● DATA FOR PROCESSING
=== Section Start ===
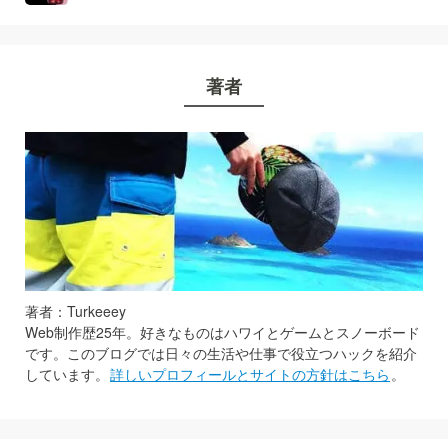
著者
著者：Turkeeey
Web制作歴25年。好きなものはハワイとゲームとスノーボード
です。このブログでは日々の生活や仕事で役立つハックを紹介
しています。
詳しいプロフィールとサイトの方針はこちら
。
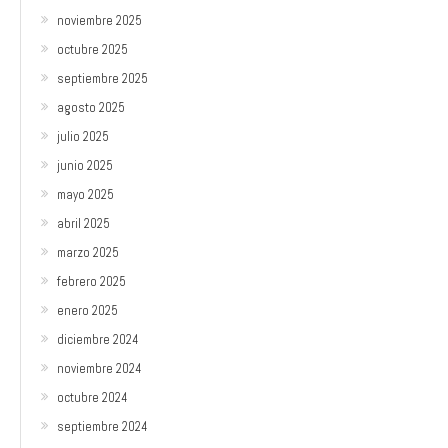
noviembre 2025
octubre 2025
septiembre 2025
agosto 2025
julio 2025
junio 2025
mayo 2025
abril 2025
marzo 2025
febrero 2025
enero 2025
diciembre 2024
noviembre 2024
octubre 2024
septiembre 2024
=== Section End ===
● PROBLEM TO SOLVE
Take the listing above and restate it word for word, without its pictures.

● TASK SOLUTION
著者
著者：Turkeeey
Web制作歴25年。好きなものはハワイとゲームとスノーボード
です。このブログでは日々の生活や仕事で役立つハックを紹介
しています。
詳しいプロフィールとサイトの方針はこちら
。
noviembre 2025
octubre 2025
septiembre 2025
agosto 2025
julio 2025
junio 2025
mayo 2025
abril 2025
marzo 2025
febrero 2025
enero 2025
diciembre 2024
noviembre 2024
octubre 2024
septiembre 2024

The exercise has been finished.